[Data section Boundary: Start]

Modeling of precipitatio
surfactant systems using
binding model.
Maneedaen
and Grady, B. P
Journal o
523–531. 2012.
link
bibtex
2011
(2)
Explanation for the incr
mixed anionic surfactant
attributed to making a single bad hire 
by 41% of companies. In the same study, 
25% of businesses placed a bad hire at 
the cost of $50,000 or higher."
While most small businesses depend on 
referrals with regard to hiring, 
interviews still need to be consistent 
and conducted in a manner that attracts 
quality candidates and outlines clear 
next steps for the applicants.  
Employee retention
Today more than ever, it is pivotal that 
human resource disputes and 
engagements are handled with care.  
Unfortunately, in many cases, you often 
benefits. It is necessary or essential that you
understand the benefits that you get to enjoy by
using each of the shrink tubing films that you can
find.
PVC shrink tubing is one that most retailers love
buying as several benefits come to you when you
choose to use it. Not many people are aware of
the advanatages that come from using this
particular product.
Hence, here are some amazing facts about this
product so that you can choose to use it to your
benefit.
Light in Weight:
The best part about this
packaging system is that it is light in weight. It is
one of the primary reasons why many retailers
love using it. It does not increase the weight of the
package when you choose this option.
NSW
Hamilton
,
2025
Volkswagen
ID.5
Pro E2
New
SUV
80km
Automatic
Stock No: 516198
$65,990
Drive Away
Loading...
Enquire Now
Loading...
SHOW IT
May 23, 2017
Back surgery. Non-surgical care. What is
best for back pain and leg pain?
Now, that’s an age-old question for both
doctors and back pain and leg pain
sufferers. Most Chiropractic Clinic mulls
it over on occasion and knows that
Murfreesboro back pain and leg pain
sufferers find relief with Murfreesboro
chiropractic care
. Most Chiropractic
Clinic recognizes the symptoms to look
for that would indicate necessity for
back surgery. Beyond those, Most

[Data section Boundary: End]
[Data section Boundary: Start]

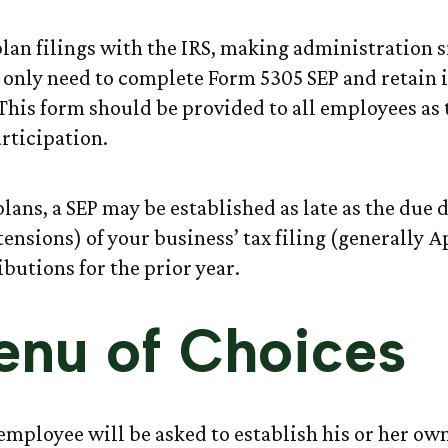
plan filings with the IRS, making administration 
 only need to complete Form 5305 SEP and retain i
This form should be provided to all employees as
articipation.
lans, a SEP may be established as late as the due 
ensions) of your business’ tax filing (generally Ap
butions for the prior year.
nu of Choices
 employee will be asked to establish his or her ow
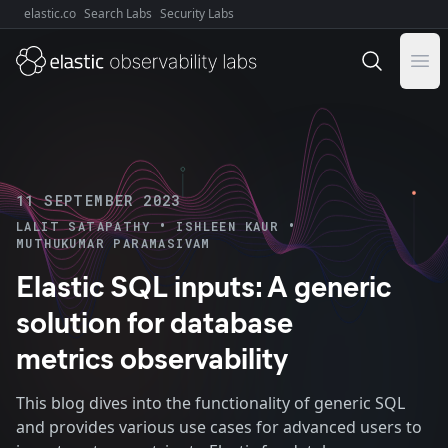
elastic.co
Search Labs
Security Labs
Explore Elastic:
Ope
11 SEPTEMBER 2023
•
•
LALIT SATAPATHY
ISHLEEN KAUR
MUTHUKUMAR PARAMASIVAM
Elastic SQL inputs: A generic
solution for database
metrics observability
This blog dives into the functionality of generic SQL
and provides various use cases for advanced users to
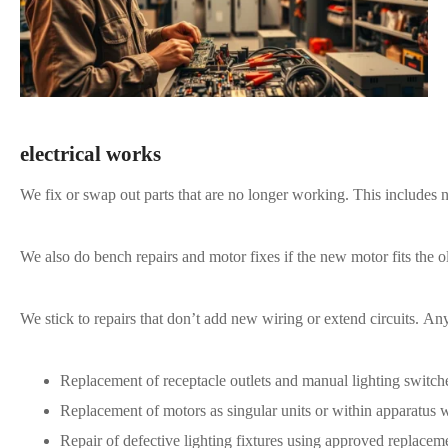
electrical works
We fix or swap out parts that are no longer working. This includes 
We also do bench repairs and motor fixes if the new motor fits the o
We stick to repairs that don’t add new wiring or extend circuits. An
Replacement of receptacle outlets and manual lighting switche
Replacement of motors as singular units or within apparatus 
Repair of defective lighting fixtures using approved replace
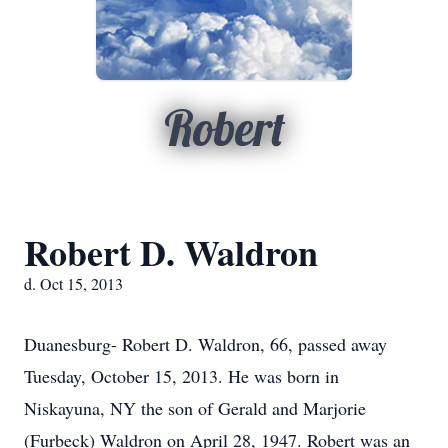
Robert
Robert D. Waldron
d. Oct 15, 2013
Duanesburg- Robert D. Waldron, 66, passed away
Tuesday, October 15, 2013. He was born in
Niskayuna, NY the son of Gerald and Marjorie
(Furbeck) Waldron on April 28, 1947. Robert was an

[Data section Boundary: End]

● **Brief**:
Would you print exactly, and only, the lines of the data above from the line with "understand the benefits" through the line with "particular product.", inclusive?

● **Answer for this exercise**:
understand the benefits that you get to enjoy by
using each of the shrink tubing films that you can
find.
PVC shrink tubing is one that most retailers love
buying as several benefits come to you when you
choose to use it. Not many people are aware of
the advanatages that come from using this
particular product.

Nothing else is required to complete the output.